# Goal of the exercise
Check every line of the data and copy the ones where "Identity" appears.

# Materials provided
------------------------------------------------------------
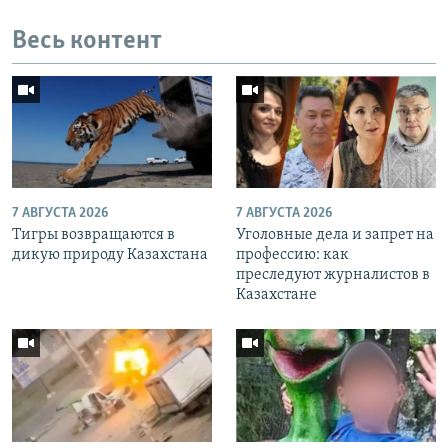
Весь контент
7 АВГУСТА 2026
7 АВГУСТА 2026
Тигры возвращаются в
Уголовные дела и запрет на
дикую природу Казахстана
профессию: как
преследуют журналистов в
Казахстане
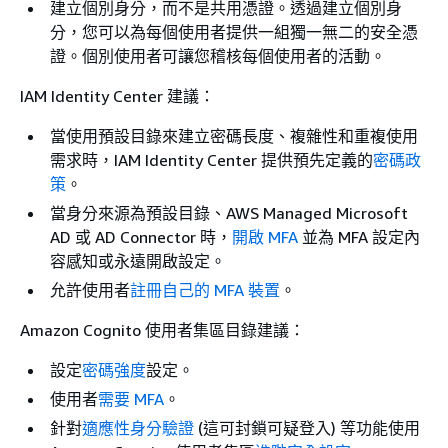
建立個別身分，而不是共用憑證。透過建立個別身
分，您可以為每個使用者提供一組獨一無二的安全憑
證。個別使用者可讓您稽核每個使用者的活動。
IAM Identity Center 建議：
當使用預設目錄來建立密碼長度、複雜性和重複使用
需求時，IAM Identity Center 提供預先定義的
密碼政
策
。
當身分來源為預設目錄、AWS Managed Microsoft
AD 或 AD Connector 時，
開啟 MFA
並為 MFA 設定內
容感知或永遠開啟設定。
允許使用者
註冊自己的 MFA 裝置
。
Amazon Cognito 使用者集區目錄建議：
設定
密碼強度
設定。
使用者
需要 MFA
。
針對
適應性身分驗證
(這可封鎖可疑登入) 等功能使用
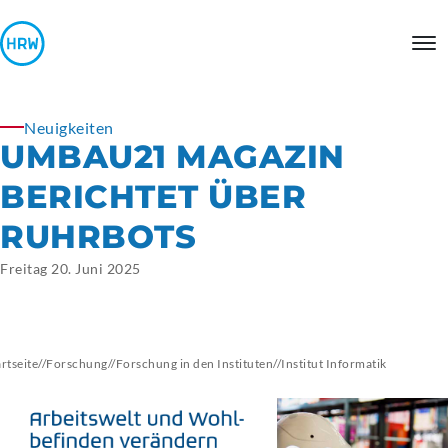
Neuigkeiten
UMBAU21 MAGAZIN
BERICHTET ÜBER
RUHRBOTS
Freitag 20. Juni 2025
artseite
//
Forschung
//
Forschung in den Instituten
//
Institut
Informatik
------------------------------------------------------------
# Written solution
IAM Identity Center 建議：
需求時，IAM Identity Center 提供預先定義的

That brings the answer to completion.